The Dallas Cowboys

“How ’bout them Cowboys?” Once an exultation, it could now be a lament. But the current Jerry Jones era of big money and small, sad football doesn’t change a thing: the NFL franchise that oilman Clint Murchison Jr., general manager Tex Schramm, and head coach Tom Landry started at the Cotton Bowl in 1960 is right up there with brisket and the Alamo as something that nearly all Texans agree on (just ask Facebook). The very existence of Cowboys-haters, as well as Houston’s little-brother NFL frustration, merely confirms the Cowboys’ status as a state religion.
Gary Cartwright covered the Cowboys for Texas Monthly from Issue 1, starting with a profile of Duane Thomas. That same February 1973 magazine also featured Sherry Kafka’s story on Don Meredith, broadcaster and would-be actor. Attending a Cowboys reunion in 1997, Cartwright recalled how unappreciated Dandy Don was . . . but also how Tom Landry’s cool reaction to Meredith’s decision to retire at the age of 31 ultimately cleared the way for 27 year-old rookie Roger Staubach and the team’s first Super Bowl win in 1972.

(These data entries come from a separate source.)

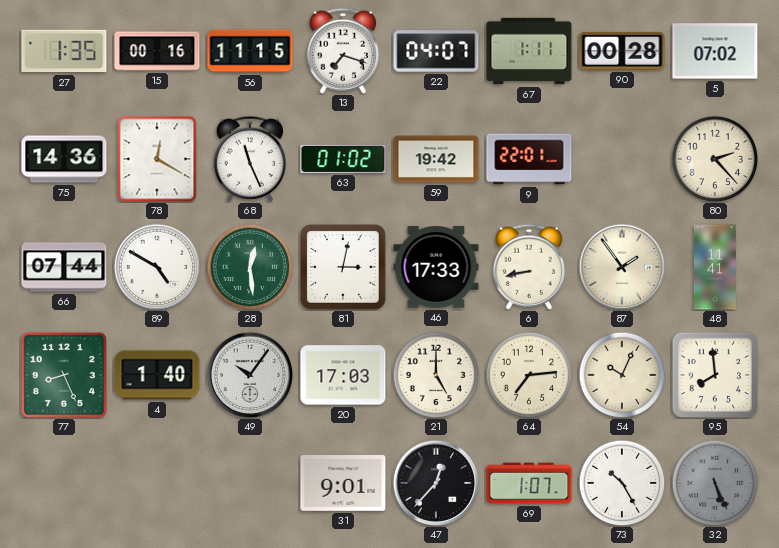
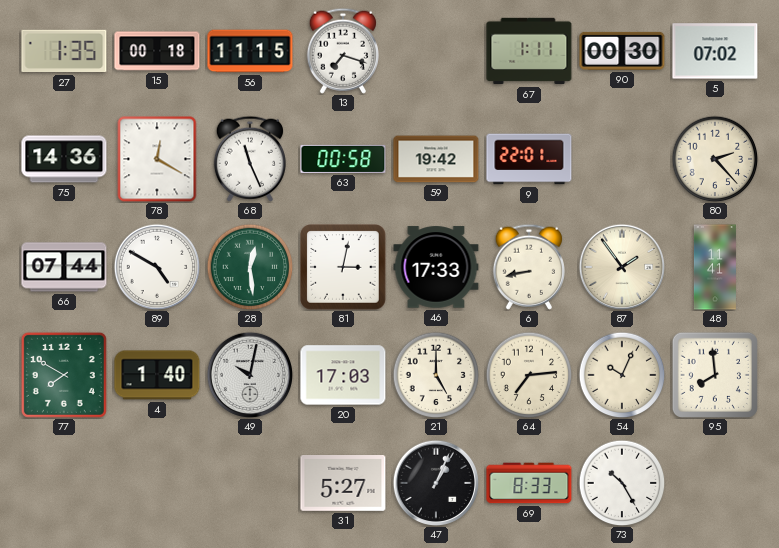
15: 00:16 -> 00:18
22: 04:07 -> none
90: 00:28 -> 00:30
63: 01:02 -> 00:58
77: 8:26 -> 7:50
49: 10:06 -> 10:02
31: 9:01 -> 5:27
47: 12:37 -> 1:04
69: 1:07 -> 8:33
32: 5:26 -> none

“Conventional wisdom holds that all successful teams take on the character of their head coach . . . but the Cowboys have traditionally inherited the character traits of their owners,” Cartwright wrote in March 1996, referring to both the Murchison and Jones eras (nevermind Bum Bright). Murchison largedly deferred to Landry and Schramm (who not only drafted Staubach, but played a role in the creation of the Dallas Cowboys cheerleaders, post-season wild cards, and the AFC-NFC merger). Jones defers to no one. As Cartwright noted in 1996, Boston Globe columnist Dan Shaughnessy once said that if Jerry didn’t exist, Dan Jenkins would have invented him.
Really, everything you need to know about the team can be distilled into three sets of numbers:
1960-1988: 1 head coach, 5 Super Bowl appearances, 2 Super Bowl wins, 18 playoff berths
1989-1997: 2 head coaches, 3 Super Bowl appearances, 3 Super Bowl wins, 6 playoff berths
1998-2013: 5 head coaches, 0 Super Bowl appearances, 0 Super Bowl wins, 6 playoff berths
The middle period, of course, was the brief but spectacular era of head coach Jimmy Johnson and the extraordinary core of quarterback Troy Aikman, running back Emmitt Smith, wide receiver Michael Irvin, defensive end Charles Haley and so many more, as well as Barry Switzer’s 1995 Super Bowl win in Johnson’s after-glow. In 1994, Cartwright gave Jones the benefit of the doubt for firing Johnson; by 2007 he was part of what remains an annual tradition in the Cowboys media: calling for Jones to fire himself as general manager. Cartwright also expressed his dismay about the Jones era in 1997, 2001, and 2003. But he had the highest hopes for Tony Romo.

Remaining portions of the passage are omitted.